Omitting the pictures, print every line below exactly as it stands.
[Opening Extracted material section]
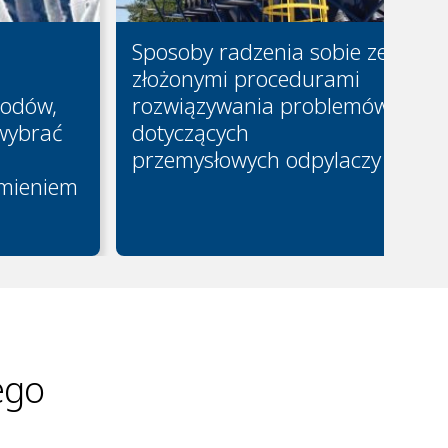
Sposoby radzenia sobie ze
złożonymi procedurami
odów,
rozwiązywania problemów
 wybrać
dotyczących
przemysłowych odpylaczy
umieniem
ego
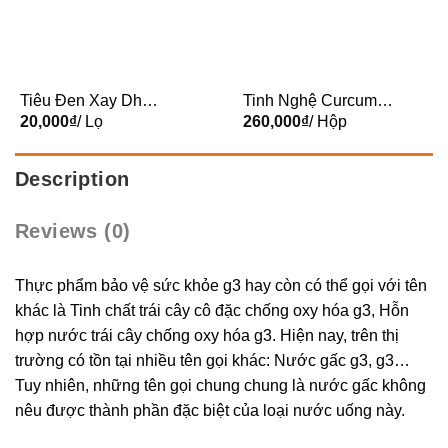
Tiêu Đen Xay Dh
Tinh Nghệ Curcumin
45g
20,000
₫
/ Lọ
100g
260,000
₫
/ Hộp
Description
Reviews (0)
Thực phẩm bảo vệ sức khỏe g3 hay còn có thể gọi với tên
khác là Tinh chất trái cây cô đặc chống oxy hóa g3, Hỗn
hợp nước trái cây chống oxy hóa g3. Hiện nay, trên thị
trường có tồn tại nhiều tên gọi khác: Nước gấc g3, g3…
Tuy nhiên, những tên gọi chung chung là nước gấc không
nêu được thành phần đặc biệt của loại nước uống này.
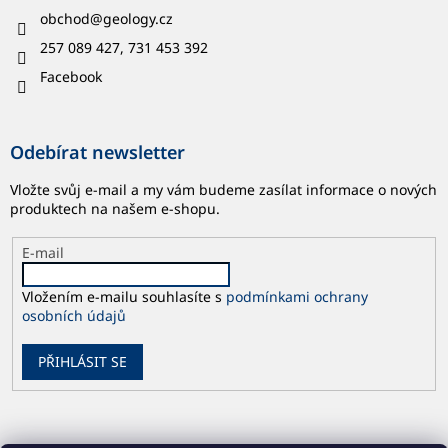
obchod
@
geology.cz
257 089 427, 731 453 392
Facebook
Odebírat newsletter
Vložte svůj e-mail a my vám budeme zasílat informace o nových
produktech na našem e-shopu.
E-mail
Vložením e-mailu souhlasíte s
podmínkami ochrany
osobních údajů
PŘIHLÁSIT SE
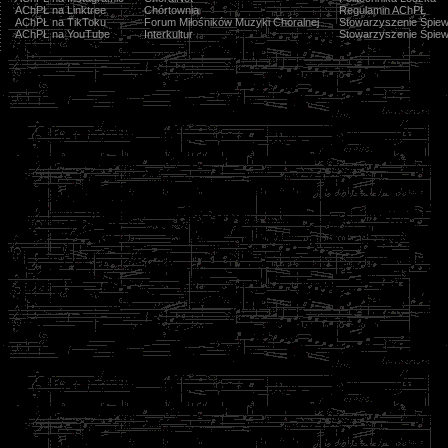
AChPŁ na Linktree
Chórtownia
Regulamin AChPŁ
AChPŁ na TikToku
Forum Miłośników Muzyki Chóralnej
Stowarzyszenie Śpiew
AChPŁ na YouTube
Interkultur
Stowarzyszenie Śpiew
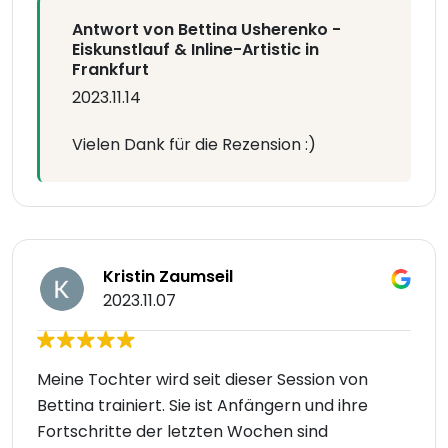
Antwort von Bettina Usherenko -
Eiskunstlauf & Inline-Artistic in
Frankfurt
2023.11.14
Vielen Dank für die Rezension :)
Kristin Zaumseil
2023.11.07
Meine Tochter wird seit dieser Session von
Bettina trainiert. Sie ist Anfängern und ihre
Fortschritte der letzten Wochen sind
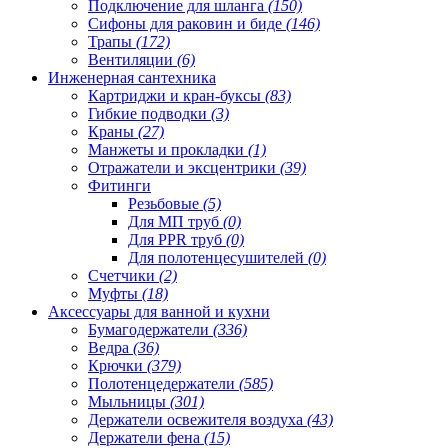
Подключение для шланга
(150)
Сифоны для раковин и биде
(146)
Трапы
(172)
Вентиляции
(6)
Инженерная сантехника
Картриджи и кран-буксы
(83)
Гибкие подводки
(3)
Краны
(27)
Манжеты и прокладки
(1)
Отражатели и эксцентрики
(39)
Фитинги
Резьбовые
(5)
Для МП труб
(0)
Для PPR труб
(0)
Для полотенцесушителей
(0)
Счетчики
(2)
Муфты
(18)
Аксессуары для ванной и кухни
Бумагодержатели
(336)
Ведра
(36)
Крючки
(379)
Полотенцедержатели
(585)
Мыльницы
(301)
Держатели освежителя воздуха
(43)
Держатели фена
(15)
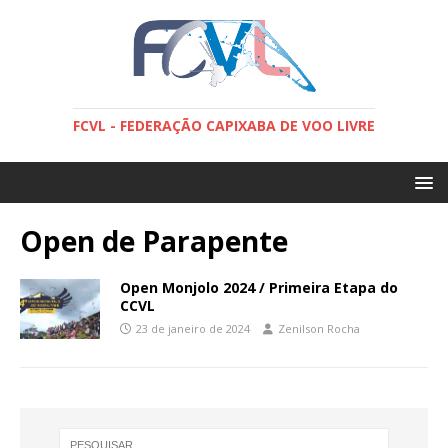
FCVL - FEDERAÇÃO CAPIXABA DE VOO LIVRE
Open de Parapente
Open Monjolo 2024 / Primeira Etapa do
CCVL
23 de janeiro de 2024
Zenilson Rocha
[Closing Extracted material section]
● Answer to the problem
Sposoby radzenia sobie ze
złożonymi procedurami
odów,
rozwiązywania problemów
 wybrać
dotyczących
przemysłowych odpylaczy
umieniem
ego
Tiêu Đen Xay Dh
Tinh Nghệ Curcumin
45g
20,000
₫
/ Lọ
100g
260,000
₫
/ Hộp
Description
Reviews (0)
Thực phẩm bảo vệ sức khỏe g3 hay còn có thể gọi với tên
khác là Tinh chất trái cây cô đặc chống oxy hóa g3, Hỗn
hợp nước trái cây chống oxy hóa g3. Hiện nay, trên thị
trường có tồn tại nhiều tên gọi khác: Nước gấc g3, g3…
Tuy nhiên, những tên gọi chung chung là nước gấc không
nêu được thành phần đặc biệt của loại nước uống này.
obchod
@
geology.cz
257 089 427, 731 453 392
Facebook
Odebírat newsletter
Vložte svůj e-mail a my vám budeme zasílat informace o nových
produktech na našem e-shopu.
E-mail
Vložením e-mailu souhlasíte s
podmínkami ochrany
osobních údajů
PŘIHLÁSIT SE
AChPŁ na Linktree
Chórtownia
Regulamin AChPŁ
AChPŁ na TikToku
Forum Miłośników Muzyki Chóralnej
Stowarzyszenie Śpiew
AChPŁ na YouTube
Interkultur
Stowarzyszenie Śpiew
Antwort von Bettina Usherenko -
Eiskunstlauf & Inline-Artistic in
Frankfurt
2023.11.14
Vielen Dank für die Rezension :)
Kristin Zaumseil
2023.11.07
Meine Tochter wird seit dieser Session von
Bettina trainiert. Sie ist Anfängern und ihre
Fortschritte der letzten Wochen sind
Подключение для шланга
(150)
Сифоны для раковин и биде
(146)
Трапы
(172)
Вентиляции
(6)
Инженерная сантехника
Картриджи и кран-буксы
(83)
Гибкие подводки
(3)
Краны
(27)
Манжеты и прокладки
(1)
Отражатели и эксцентрики
(39)
Фитинги
Резьбовые
(5)
Для МП труб
(0)
Для PPR труб
(0)
Для полотенцесушителей
(0)
Счетчики
(2)
Муфты
(18)
Аксессуары для ванной и кухни
Бумагодержатели
(336)
Ведра
(36)
Крючки
(379)
Полотенцедержатели
(585)
Мыльницы
(301)
Держатели освежителя воздуха
(43)
Держатели фена
(15)
FCVL - FEDERAÇÃO CAPIXABA DE VOO LIVRE
Open de Parapente
Open Monjolo 2024 / Primeira Etapa do
CCVL
23 de janeiro de 2024
Zenilson Rocha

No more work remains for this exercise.